TASK REQUIREMENTS: The required output holds only the lines from the one containing "リーリフォームのご紹介です。 おばあさ" through the end of the material below, copied exactly, please, with no pictures.

AVAILABLE RECORDS:
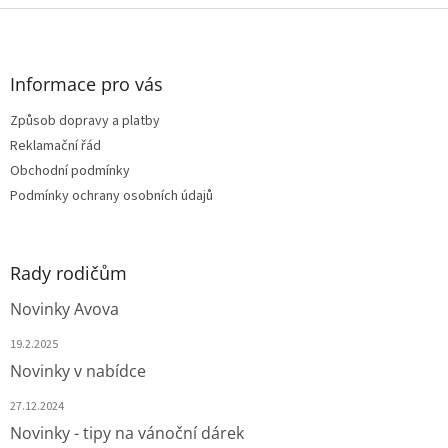
l
Z
á
á
d
p
a
a
Informace pro vás
c
t
í
Způsob dopravy a platby
í
p
Reklamační řád
r
v
Obchodní podmínky
k
Podmínky ochrany osobních údajů
y
v
ý
p
Rady rodičům
i
s
Novinky Avova
u
19.2.2025
Novinky v nabídce
27.12.2024
Novinky - tipy na vánoční dárek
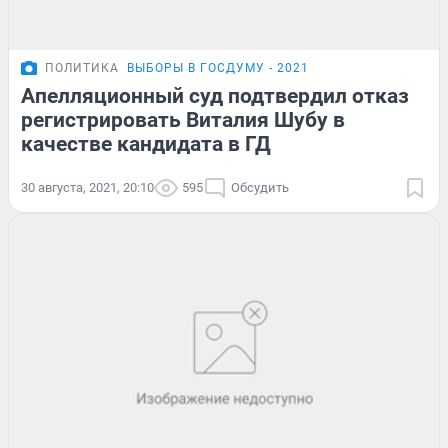
ПОЛИТИКА
ВЫБОРЫ В ГОСДУМУ - 2021
Апелляционный суд подтвердил отказ
регистрировать Виталия Шубу в
качестве кандидата в ГД
30 августа, 2021, 20:10
595
Обсудить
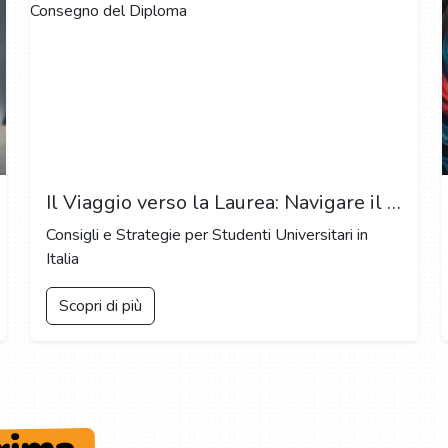
Il Viaggio verso la Laurea: Navigare il Percorso per il Consegno del Diploma
Consigli e Strategie per Studenti Universitari in
Italia
Scopri di più
ESPLORA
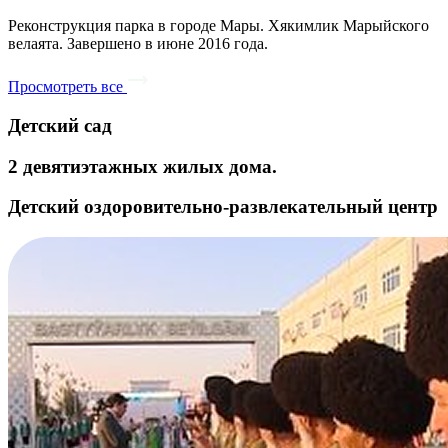
Реконструкция парка в городе Мары. Хякимлик Марыйского
велаята. Завершено в июне 2016 года.
Просмотреть все
Детский сад
2 девятиэтажных жилых дома.
Детский оздоровительно-развлекательный центр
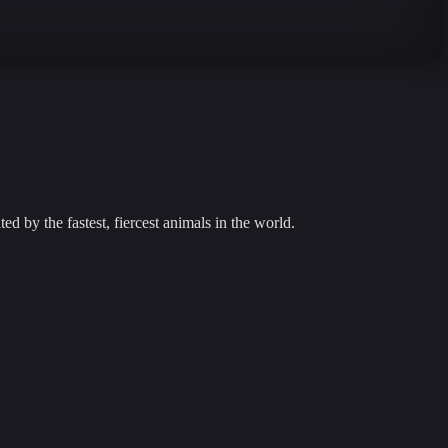
ed by the fastest, fiercest animals in the world.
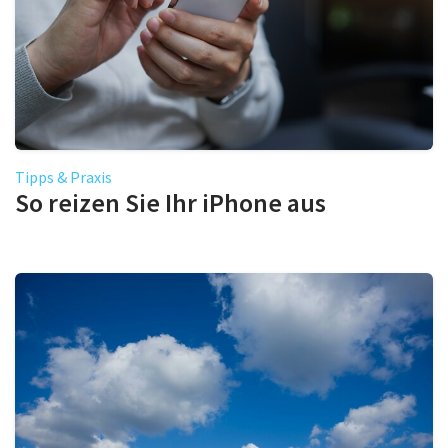
Tipps & Praxis
So reizen Sie Ihr iPhone aus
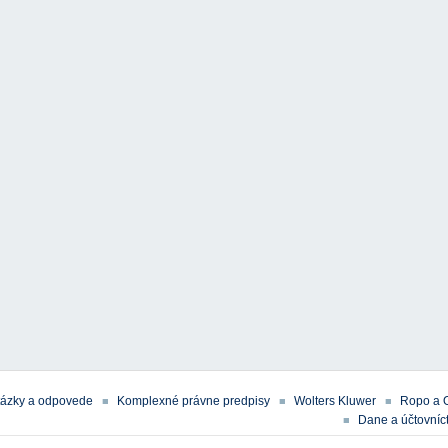
tázky a odpovede
Komplexné právne predpisy
Wolters Kluwer
Ropo a 
Dane a účtovníct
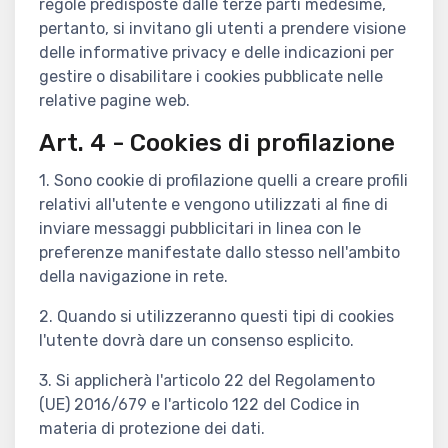
regole predisposte dalle terze parti medesime,
pertanto, si invitano gli utenti a prendere visione
delle informative privacy e delle indicazioni per
gestire o disabilitare i cookies pubblicate nelle
relative pagine web.
Art. 4 - Cookies di profilazione
1. Sono cookie di profilazione quelli a creare profili
relativi all'utente e vengono utilizzati al fine di
inviare messaggi pubblicitari in linea con le
preferenze manifestate dallo stesso nell'ambito
della navigazione in rete.
2. Quando si utilizzeranno questi tipi di cookies
l'utente dovrà dare un consenso esplicito.
3. Si applicherà l'articolo 22 del Regolamento
(UE) 2016/679 e l'articolo 122 del Codice in
materia di protezione dei dati.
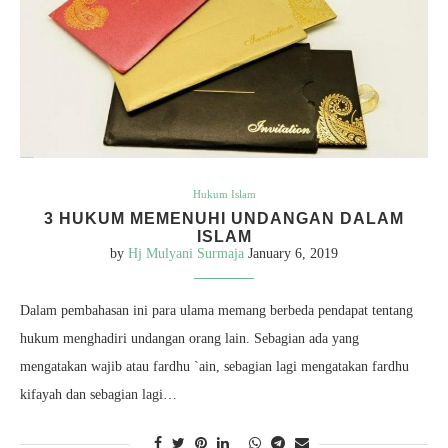
Hukum Islam
3 HUKUM MEMENUHI UNDANGAN DALAM
ISLAM
by
Hj Mulyani Surmaja
January 6, 2019
Dalam pembahasan ini para ulama memang berbeda pendapat tentang
hukum menghadiri undangan orang lain. Sebagian ada yang
mengatakan wajib atau fardhu `ain, sebagian lagi mengatakan fardhu
kifayah dan sebagian lagi…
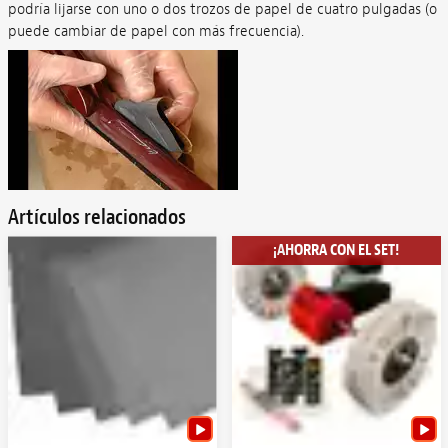
podría lijarse con uno o dos trozos de papel de cuatro pulgadas (o
puede cambiar de papel con más frecuencia).
Artículos relacionados
¡AHORRA CON EL SET!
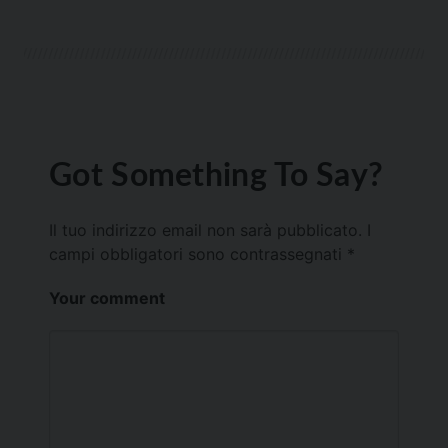
Got Something To Say?
Il tuo indirizzo email non sarà pubblicato.
I
campi obbligatori sono contrassegnati
*
Your comment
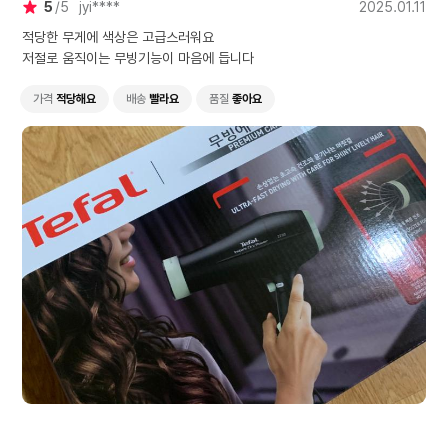
5
5
jyi****
2025.01.11
적당한 무게에 색상은 고급스러워요
저절로 움직이는 무빙기능이 마음에 듭니다
가격
적당해요
배송
빨라요
품질
좋아요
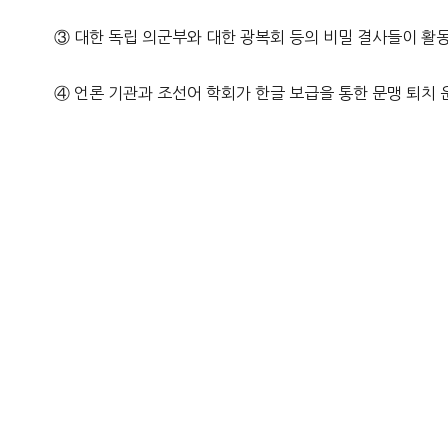
③ 대한 독립 의군부와 대한 광복회 등의 비밀 결사들이 활
④ 언론 기관과 조선어 학회가 한글 보급을 통한 문맹 퇴치 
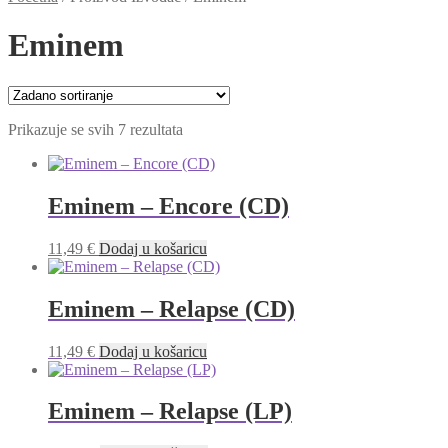
Eminem
Prikazuje se svih 7 rezultata
Eminem – Encore (CD)
11,49
€
Dodaj u košaricu
Eminem – Relapse (CD)
11,49
€
Dodaj u košaricu
Eminem – Relapse (LP)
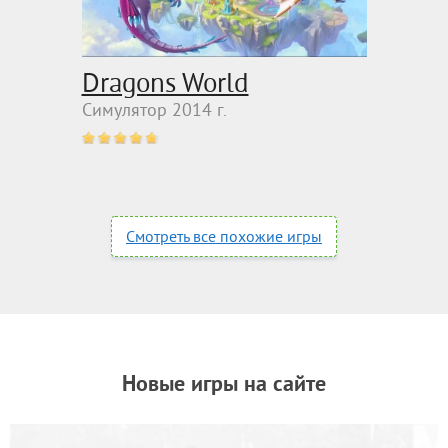
Dragons World
Симулятор 2014 г.
Смотреть все похожие игры
Новые игры на сайте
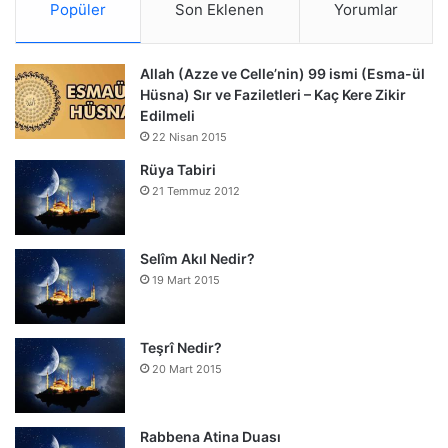
Popüler
Son Eklenen
Yorumlar
Allah (Azze ve Celle’nin) 99 ismi (Esma-ül
Hüsna) Sır ve Faziletleri – Kaç Kere Zikir
Edilmeli
22 Nisan 2015
Rüya Tabiri
21 Temmuz 2012
Selîm Akıl Nedir?
19 Mart 2015
Teşrî Nedir?
20 Mart 2015
Rabbena Atina Duası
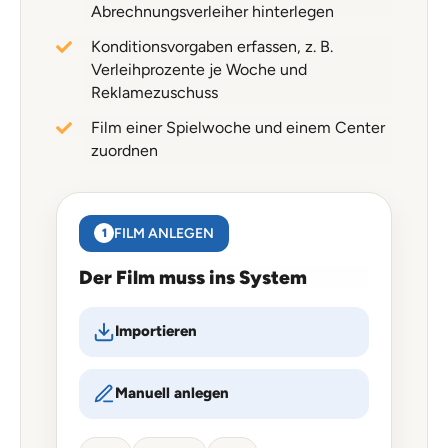
Abrechnungsverleiher hinterlegen
Konditionsvorgaben erfassen, z. B.
Verleihprozente je Woche und
Reklamezuschuss
Film einer Spielwoche und einem Center
zuordnen
FILM ANLEGEN
1
Der Film muss ins System
Importieren
Manuell anlegen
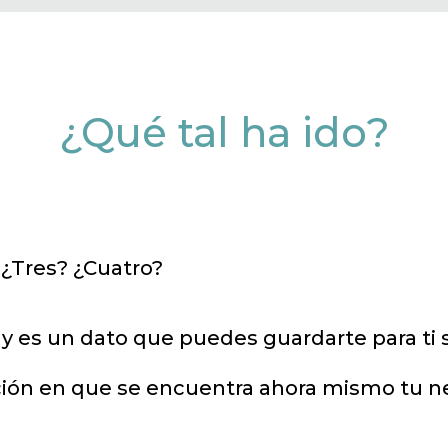
¿Qué tal ha ido?
¿Tres? ¿Cuatro?
 es un dato que puedes guardarte para ti si
ción en que se encuentra ahora mismo tu neg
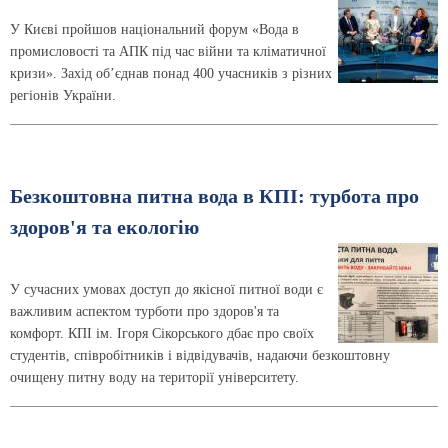
У Києві пройшов національний форум «Вода в
промисловості та АПК під час війни та кліматичної
кризи». Захід об’єднав понад 400 учасників з різних
регіонів України.
Безкоштовна питна вода в КПІ: турбота про
здоров'я та екологію
У сучасних умовах доступ до якісної питної води є
важливим аспектом турботи про здоров'я та
комфорт. КПІ ім. Ігоря Сікорського дбає про своїх
студентів, співробітників і відвідувачів, надаючи безкоштовну
очищену питну воду на території університету.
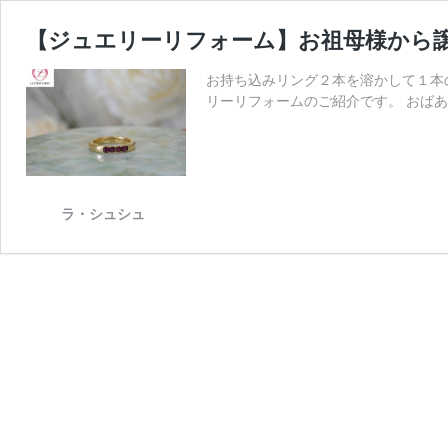
【ジュエリーリフォーム】お祖母様から譲
お持ち込みリング２本を溶かして１本の
リーリフォームのご紹介です。 おばあさ
ラ・シュシュ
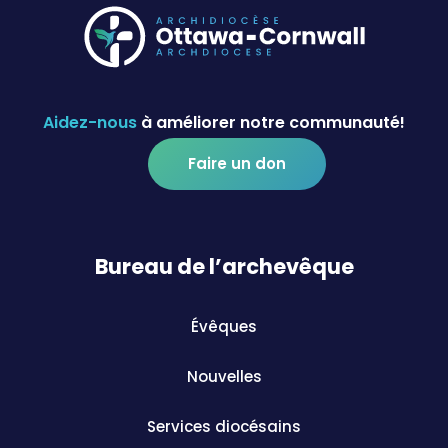
Aidez-nous
à améliorer notre communauté!
Faire un don
Bureau de l’archevêque
Évêques
Nouvelles
Services diocésains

RESPONSE TO THIS TASK:
リーリフォームのご紹介です。 おばあさ
ラ・シュシュ
Aidez-nous
à améliorer notre communauté!
Faire un don
Bureau de l’archevêque
Évêques
Nouvelles
Services diocésains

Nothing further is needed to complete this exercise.